Tom A.
Young
*,
Tristan
Johnston-Wood
,
Hanwen
Zhang
and
Fernanda
Duarte
*
Chemistry Research Laboratory, 12 Mansfield Road, Oxford, OX1 3TA, UK. E-mail: tom.a.young@ucl.ac.uk; fernanda.duartegonzalez@chem.ox.ac.uk
First published on 10th August 2022
Recent advances in the development of reactive machine-learned potentials (MLPs) promise to transform reaction modelling. However, such methods have remained computationally expensive and limited to experts. Here, we employ different MLP methods (ACE, NequIP, GAP), combined with automated fitting and active learning, to study the reaction dynamics of representative Diels–Alder reactions. We demonstrate that the ACE and NequIP MLPs can consistently achieve chemical accuracy (±1 kcal mol−1) to the ground-truth surface with only a few hundred reference calculations. These strategies are shown to enable routine ab initio-quality classical and quantum dynamics, and obtain dynamical quantities such as product ratios and free energies from non-static methods. For ambimodal reactions, product distributions were found to be strongly dependent on the QM method and less so on the type of dynamics propagated.

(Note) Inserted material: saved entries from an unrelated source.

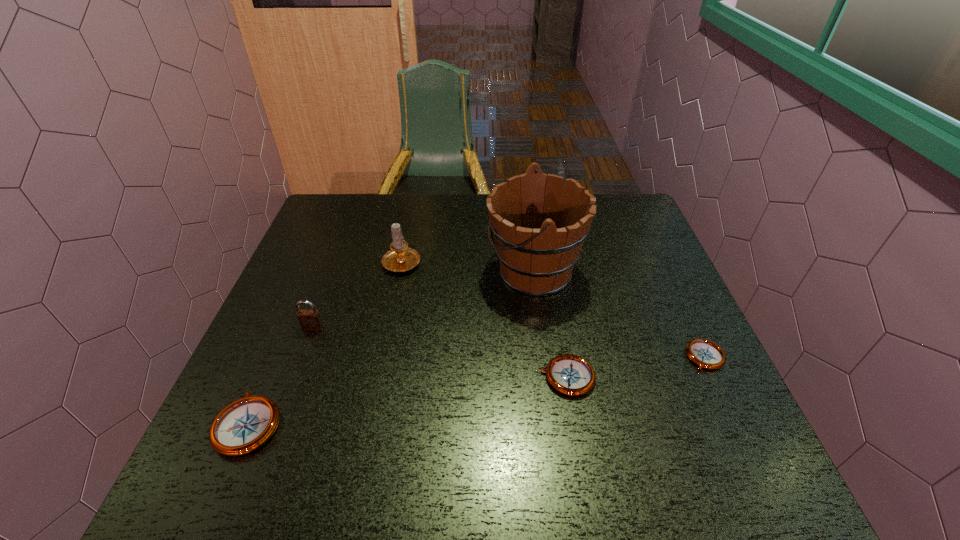 Please point a location where one more compass can be added evenly. Please provide its 2D coordinates. Your answer should be formatted as a tuple, i.e. [(x, y)], where the tuple contains the x and y coordinates of a point satisfying the conditions above.

[(415, 400)] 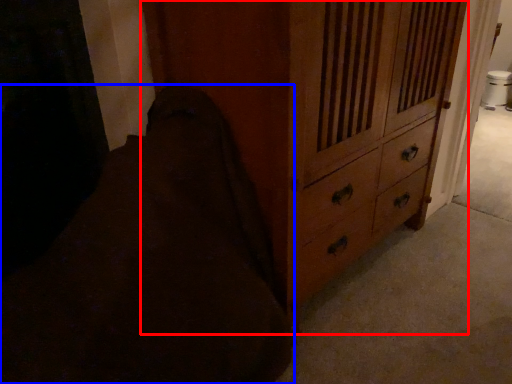 Question: Which of the following is the closest to the observer, chest of drawers (highlighted by a red box) or bedding (highlighted by a blue box)?

Choices:
 (A) chest of drawers
 (B) bedding

Answer: (B) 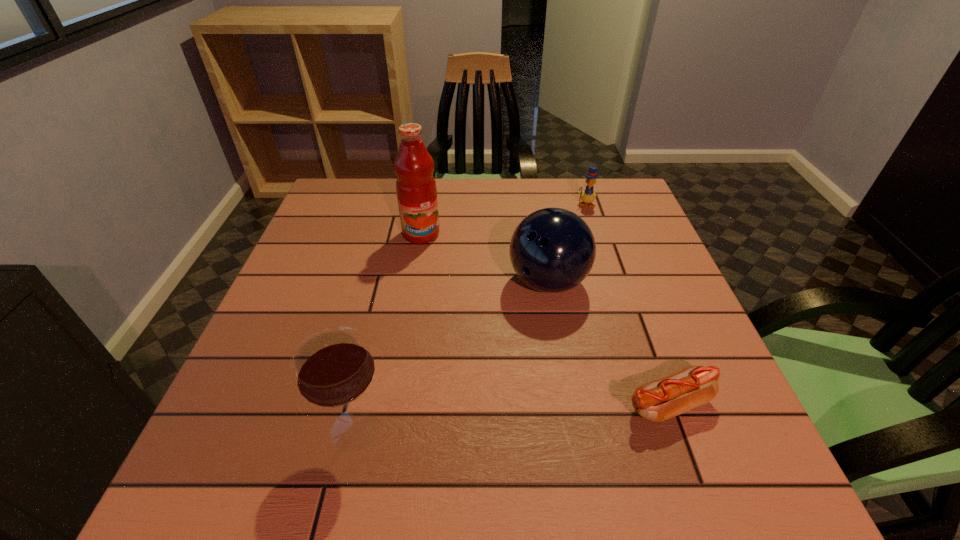 I want to click on vacant space located 0.180m on the surface of the third nearest object near the finger holes, so click(x=505, y=370).

Image resolution: width=960 pixels, height=540 pixels. I want to click on vacant space positioned 0.150m on the surface of the third nearest object near the finger holes, so click(x=511, y=359).

Where is `free space located on the surface of the third nearest object near the finger holes`? free space located on the surface of the third nearest object near the finger holes is located at coordinates (485, 413).

Image resolution: width=960 pixels, height=540 pixels. Find the location of `free space located 0.110m on the front label of the fruit juice`. free space located 0.110m on the front label of the fruit juice is located at coordinates (443, 270).

The width and height of the screenshot is (960, 540). What are the coordinates of `vacant space positioned 0.110m on the front label of the fruit juice` in the screenshot? It's located at (443, 270).

This screenshot has height=540, width=960. In order to click on blank area located 0.330m on the front label of the fruit juice in this screenshot , I will do `click(480, 333)`.

Where is `free space located 0.350m on the face of the duckling, where the monocle is placed`? free space located 0.350m on the face of the duckling, where the monocle is placed is located at coordinates (569, 289).

You are a GUI agent. You are given a task and a screenshot of the screen. Output one action in this format:
    pyautogui.click(x=<x>, y=<y>)
    Task: Click on the vacant region located on the face of the duckling, where the monocle is placed
    The width and height of the screenshot is (960, 540).
    Given the screenshot: What is the action you would take?
    pyautogui.click(x=573, y=271)

I want to click on vacant point located 0.070m on the face of the duckling, where the monocle is placed, so click(x=582, y=222).

The width and height of the screenshot is (960, 540). In order to click on fruit juice located at the far edge in this screenshot , I will do `click(416, 189)`. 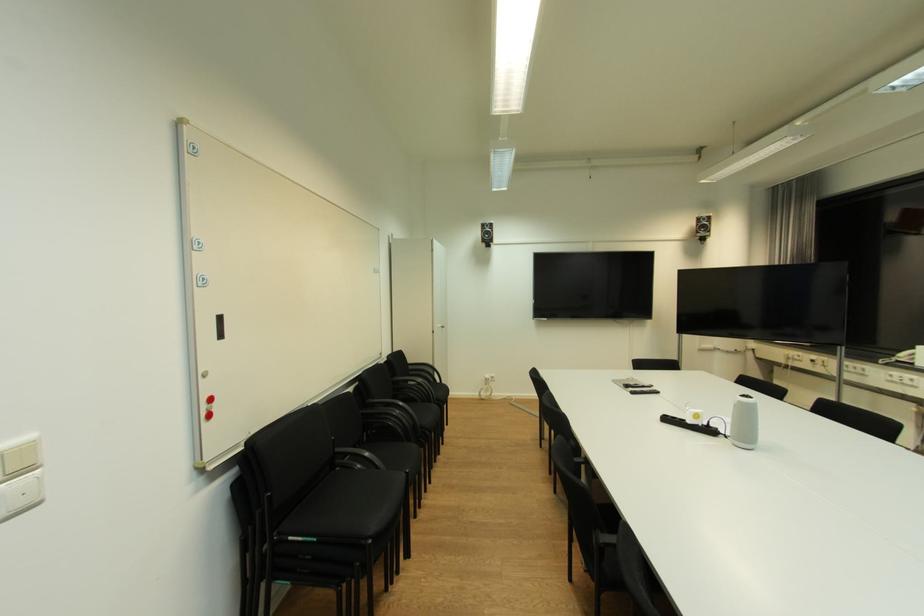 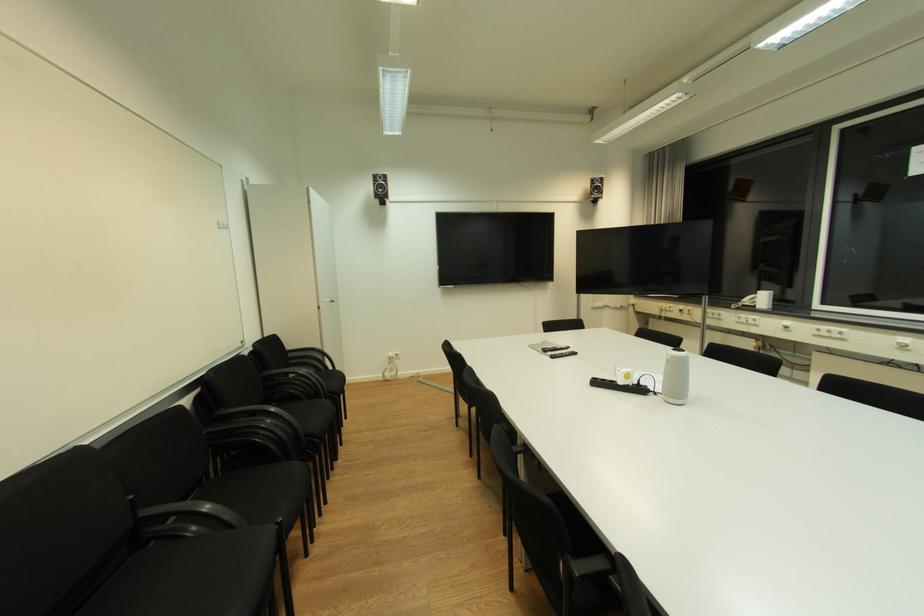 Where in the second image is the point corresponding to (746,403) from the first image?

(678, 358) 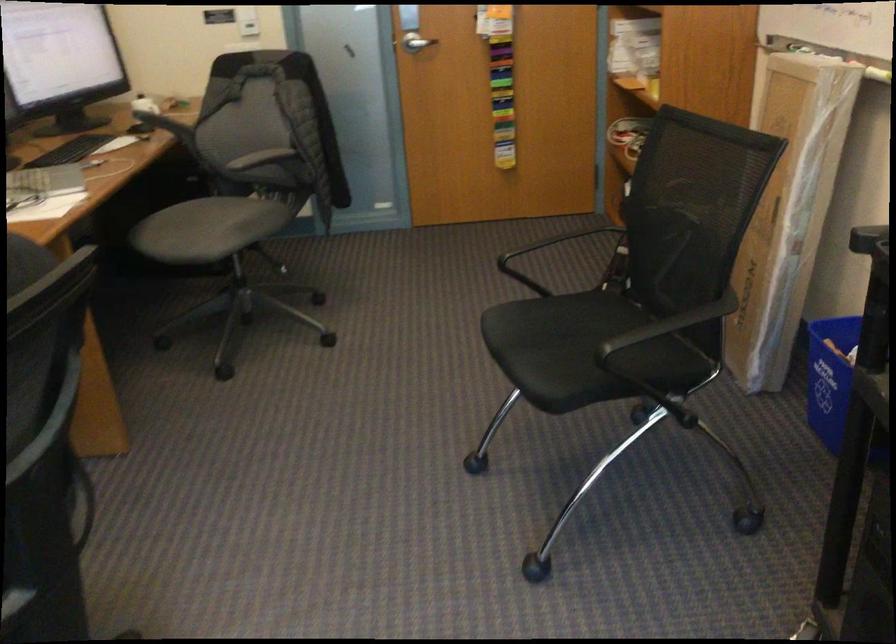 At what (x,y) coordinates should I click in order to perform the action: click on cardboard box. Please return your answer as a coordinate pair (x, y). This screenshot has width=896, height=644. Looking at the image, I should click on (788, 212). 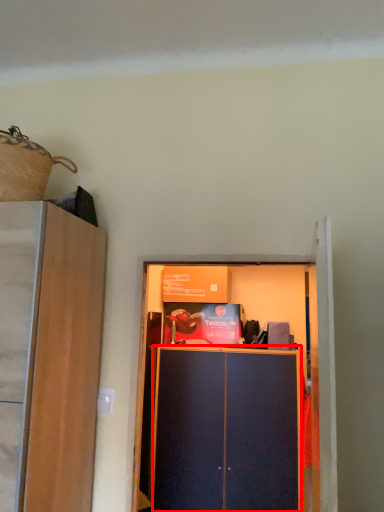 Question: Observing the image, what is the correct spatial positioning of cabinetry (annotated by the red box) in reference to cupboard?

Choices:
 (A) right
 (B) left

Answer: (A) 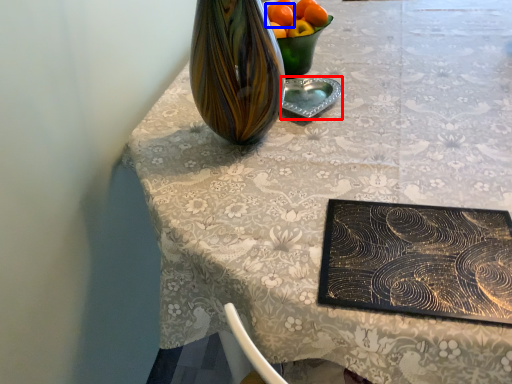 Question: Which point is closer to the camera, tableware (highlighted by a red box) or orange (highlighted by a blue box)?

Choices:
 (A) tableware
 (B) orange

Answer: (A) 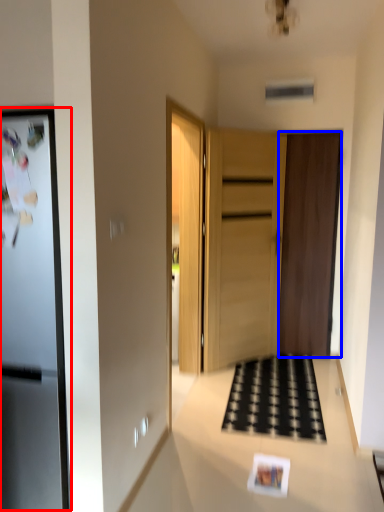 Question: Which of the following is the farthest to the observer, fridge (highlighted by a red box) or door (highlighted by a blue box)?

Choices:
 (A) fridge
 (B) door

Answer: (B) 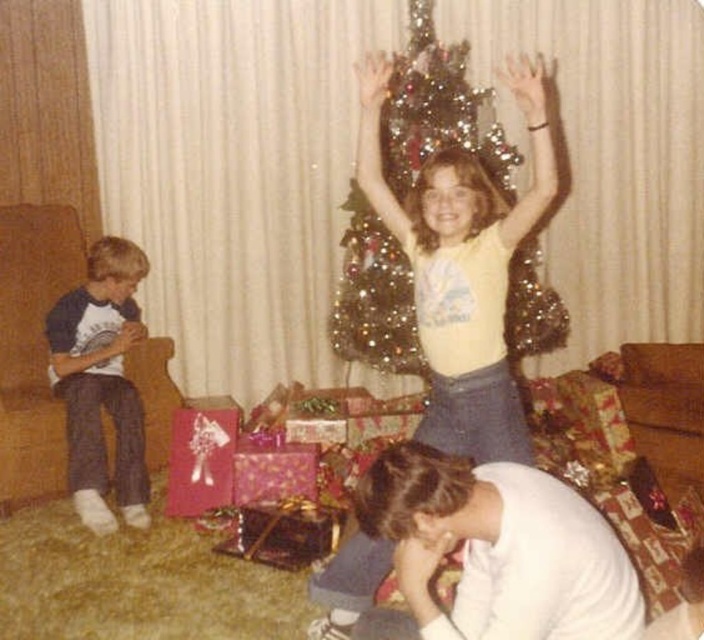 You are a parent trying to decide which gift to place under the Christmas tree. You have the yellow matte shirt at center and the shiny metallic gift at lower center. Based on their sizes, which one should you choose to ensure it fits in the space reserved for smaller decorations?

The shiny metallic gift at lower center should be chosen because it is shorter than the yellow matte shirt at center, making it more suitable for smaller spaces. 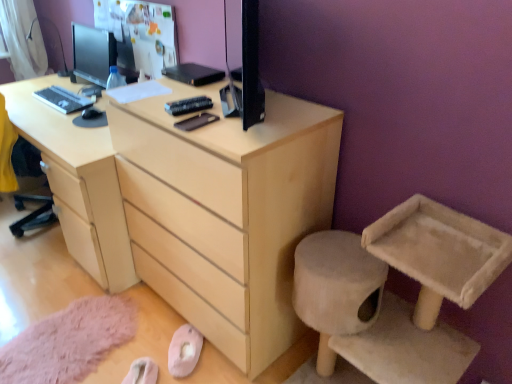 Where is `vacant area on top of light wood chest of drawers at center (from a real-world perspective)`? The height and width of the screenshot is (384, 512). vacant area on top of light wood chest of drawers at center (from a real-world perspective) is located at coordinates (186, 91). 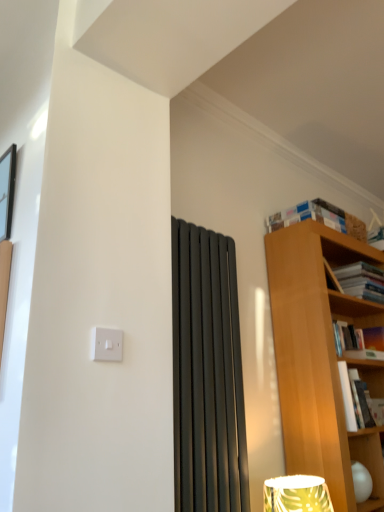 Question: Can you confirm if white paperbacks at upper right, arranged as the fourth book when ordered from the bottom, is bigger than hardcover book at upper right, which ranks as the third book in top-to-bottom order?

Choices:
 (A) yes
 (B) no

Answer: (A)

Question: Is white paperbacks at upper right, placed as the first book when sorted from top to bottom, aimed at hardcover book at upper right, the second book from the bottom?

Choices:
 (A) no
 (B) yes

Answer: (A)

Question: Is white paperbacks at upper right, arranged as the fourth book when ordered from the bottom, in front of hardcover book at upper right, the second book from the bottom?

Choices:
 (A) no
 (B) yes

Answer: (B)

Question: Can you confirm if white paperbacks at upper right, placed as the first book when sorted from top to bottom, is positioned to the left of hardcover book at upper right, the second book from the bottom?

Choices:
 (A) no
 (B) yes

Answer: (B)

Question: Does white paperbacks at upper right, arranged as the fourth book when ordered from the bottom, have a lesser height compared to hardcover book at upper right, the second book from the bottom?

Choices:
 (A) yes
 (B) no

Answer: (A)

Question: From a real-world perspective, relative to black glass picture frame at upper left, is hardcover book at right, the 4th book viewed from the top, vertically above or below?

Choices:
 (A) above
 (B) below

Answer: (B)

Question: Based on their sizes in the image, would you say hardcover book at right, the 4th book viewed from the top, is bigger or smaller than black glass picture frame at upper left?

Choices:
 (A) big
 (B) small

Answer: (A)

Question: Does point (354, 379) appear closer or farther from the camera than point (6, 217)?

Choices:
 (A) closer
 (B) farther

Answer: (B)

Question: Is hardcover book at right, the 4th book viewed from the top, wider or thinner than black glass picture frame at upper left?

Choices:
 (A) wide
 (B) thin

Answer: (A)

Question: Considering the positions of white paperbacks at upper right, arranged as the fourth book when ordered from the bottom, and hardcover book at upper right, which ranks as the third book in bottom-to-top order, in the image, is white paperbacks at upper right, arranged as the fourth book when ordered from the bottom, bigger or smaller than hardcover book at upper right, which ranks as the third book in bottom-to-top order,?

Choices:
 (A) small
 (B) big

Answer: (A)

Question: Is point (322, 212) positioned closer to the camera than point (352, 278)?

Choices:
 (A) closer
 (B) farther

Answer: (A)

Question: From a real-world perspective, is white paperbacks at upper right, placed as the first book when sorted from top to bottom, above or below hardcover book at upper right, which ranks as the third book in bottom-to-top order?

Choices:
 (A) above
 (B) below

Answer: (A)

Question: Relative to hardcover book at upper right, arranged as the second book when viewed from the top, is white paperbacks at upper right, arranged as the fourth book when ordered from the bottom, in front or behind?

Choices:
 (A) front
 (B) behind

Answer: (A)

Question: Is point (352, 398) closer or farther from the camera than point (342, 214)?

Choices:
 (A) farther
 (B) closer

Answer: (B)

Question: Considering their positions, is hardcover book at right, the 4th book viewed from the top, located in front of or behind white paperbacks at upper right, arranged as the fourth book when ordered from the bottom?

Choices:
 (A) behind
 (B) front

Answer: (B) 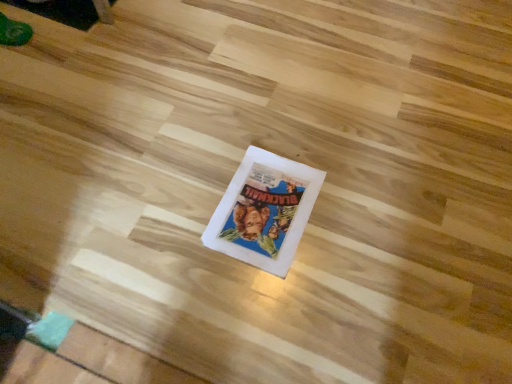 Where is `white paper comic book at center`? This screenshot has width=512, height=384. white paper comic book at center is located at coordinates (264, 211).

Describe the element at coordinates (264, 211) in the screenshot. Image resolution: width=512 pixels, height=384 pixels. I see `white paper comic book at center` at that location.

Find the location of a particular element. The height and width of the screenshot is (384, 512). white paper comic book at center is located at coordinates (264, 211). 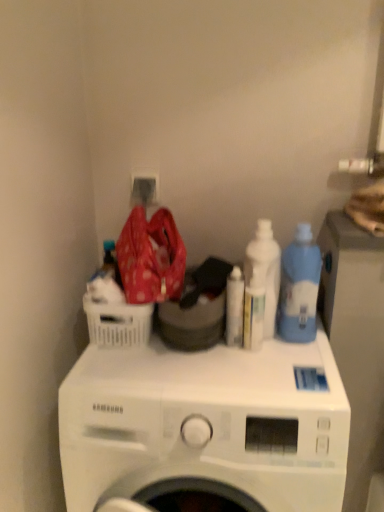 Question: Is the position of blue translucent bottle at right, placed as the third cleaning product when sorted from left to right, less distant than that of white matte washing machine at center?

Choices:
 (A) no
 (B) yes

Answer: (A)

Question: Considering the relative sizes of blue translucent bottle at right, placed as the first cleaning product when sorted from right to left, and white matte washing machine at center in the image provided, is blue translucent bottle at right, placed as the first cleaning product when sorted from right to left, thinner than white matte washing machine at center?

Choices:
 (A) yes
 (B) no

Answer: (A)

Question: Is blue translucent bottle at right, placed as the first cleaning product when sorted from right to left, directly adjacent to white matte washing machine at center?

Choices:
 (A) no
 (B) yes

Answer: (A)

Question: From a real-world perspective, is blue translucent bottle at right, placed as the first cleaning product when sorted from right to left, physically above white matte washing machine at center?

Choices:
 (A) yes
 (B) no

Answer: (A)

Question: Does blue translucent bottle at right, placed as the third cleaning product when sorted from left to right, have a greater width compared to white matte washing machine at center?

Choices:
 (A) no
 (B) yes

Answer: (A)

Question: In the image, is white glossy bottle at center, which is the third cleaning product from right to left, positioned in front of or behind white plastic basket at left?

Choices:
 (A) front
 (B) behind

Answer: (B)

Question: Is white glossy bottle at center, the 1th cleaning product when ordered from left to right, spatially inside white plastic basket at left, or outside of it?

Choices:
 (A) inside
 (B) outside

Answer: (B)

Question: Looking at the image, does white glossy bottle at center, which is the third cleaning product from right to left, seem bigger or smaller compared to white plastic basket at left?

Choices:
 (A) big
 (B) small

Answer: (B)

Question: Would you say white glossy bottle at center, the 1th cleaning product when ordered from left to right, is to the left or to the right of white plastic basket at left in the picture?

Choices:
 (A) left
 (B) right

Answer: (B)

Question: From a real-world perspective, is white glossy bottle at center, which is the third cleaning product from right to left, positioned above or below blue translucent bottle at right, placed as the first cleaning product when sorted from right to left?

Choices:
 (A) below
 (B) above

Answer: (A)

Question: Is white glossy bottle at center, the 1th cleaning product when ordered from left to right, bigger or smaller than blue translucent bottle at right, placed as the first cleaning product when sorted from right to left?

Choices:
 (A) big
 (B) small

Answer: (B)

Question: Looking at their shapes, would you say white glossy bottle at center, the 1th cleaning product when ordered from left to right, is wider or thinner than blue translucent bottle at right, placed as the first cleaning product when sorted from right to left?

Choices:
 (A) wide
 (B) thin

Answer: (B)

Question: Is white glossy bottle at center, the 1th cleaning product when ordered from left to right, inside or outside of blue translucent bottle at right, placed as the first cleaning product when sorted from right to left?

Choices:
 (A) outside
 (B) inside

Answer: (A)

Question: Considering the positions of white plastic basket at left and white glossy bottle at center, the 1th cleaning product when ordered from left to right, in the image, is white plastic basket at left bigger or smaller than white glossy bottle at center, the 1th cleaning product when ordered from left to right,?

Choices:
 (A) big
 (B) small

Answer: (A)

Question: Considering the relative positions of white plastic basket at left and white glossy bottle at center, the 1th cleaning product when ordered from left to right, in the image provided, is white plastic basket at left to the left or to the right of white glossy bottle at center, the 1th cleaning product when ordered from left to right,?

Choices:
 (A) left
 (B) right

Answer: (A) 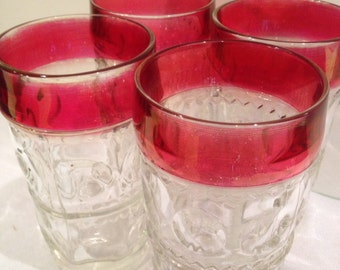 The image size is (340, 270). In order to click on drinking glass in this screenshot , I will do `click(85, 155)`. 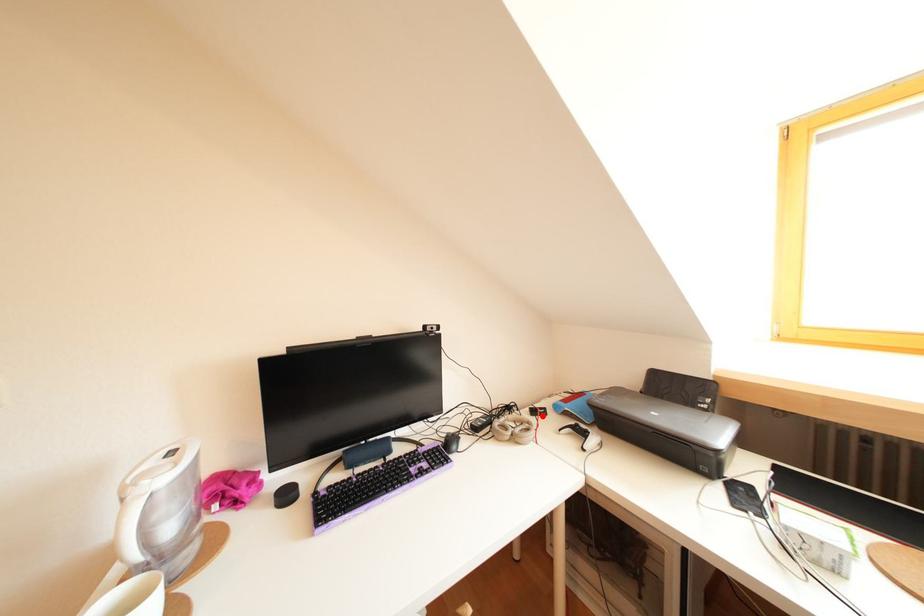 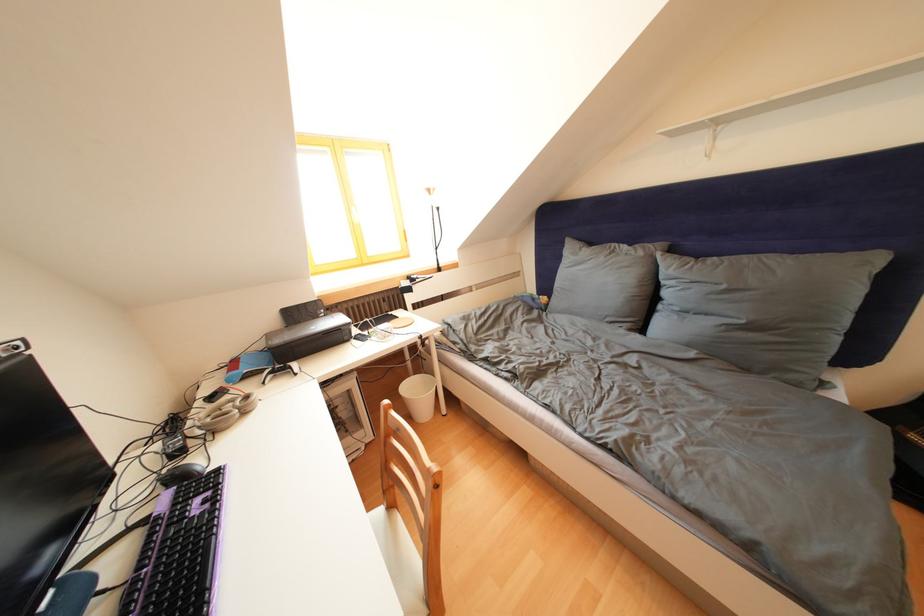 Locate, in the second image, the point that corresponds to the highlighted location in the first image.

(220, 403)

Iterative training is essential to construct robust MLPs and can be summarised as follows: (i) developing a training set, (ii) performing the regression, (iii) repeating the process until the desired accuracy is obtained. Automated approaches to construct large training sets have been previously reported;16–18 however, their application remain limited to small systems. Moreover, the need to perform several thousands of energy and gradient evaluations on a reference potential energy surface (PES) makes it difficult to go beyond density functional theory (DFT) and employ accurate but computationally expensive wavefunction (WF)-based methods.19 Exceptions are rare and limited to systems with ≲10 atoms.17,20,21 Finally, achieving the desired accuracy when training reactive MLPs is challenging because the energy scale required for accurate dynamics is much larger than for non-reactive MLPs (where sampling around the minima is often sufficient). As such, more training data is required to reach the same accuracy. This is particularly relevant when sampling areas around the transition states (TSs), which often require WF-based methods, such as coupled-cluster (CC).22 Here, we show that recently developed MLP methods23,24 can be used to generate accurate potentials for modestly sized reactions (≈50 atoms) in an automated fashion and outline some of the enabled insights.
![]() | ||
Fig. 1 Diels–Alder reactions studied in this work, summarising the different aspects explored with the trained MLPs. |
Initial efforts to apply our original active learning (AL) strategy using GAP regression to model the reaction between ethene + butadiene, R1, proved promising, producing qualitatively reasonable reactive molecular dynamics (MD). However, the quality of these GAPs were not within 1 kcal mol−1 accuracy of the QM reference method, which is required for accurate rate estimation or dynamic studies (Fig. S1a, MAD = 5.3 kcal mol−1, ESI†). We hypothesised that this was due to the exothermicity of this reaction, which requires the MLP to be accurate in a 60 kcal mol−1 energy window. Indeed, using the same strategy and hyperparameters to model a less exothermic H-abstraction reaction (H3C˙ + C3H8 → CH4 + ˙CH(CH3)2) resulted in a more accurate potential (Fig. S1b, MAD = 2.1 kcal mol−1, ESI†). A modest improvement was obtained upon hyperparameter optimisation, at moderate computational cost (≈500 configurations required for R1). Specifically, reducing the regularisation, increasing the quality of the radial basis, and doubling the number of atomic environments considered in the training all improved the GAP (ESI,† Section S2). However, attempts to improve GAPs by training a component-wise potential separated over covalent bonds were unsuccessful (ESI,† Section S3.3).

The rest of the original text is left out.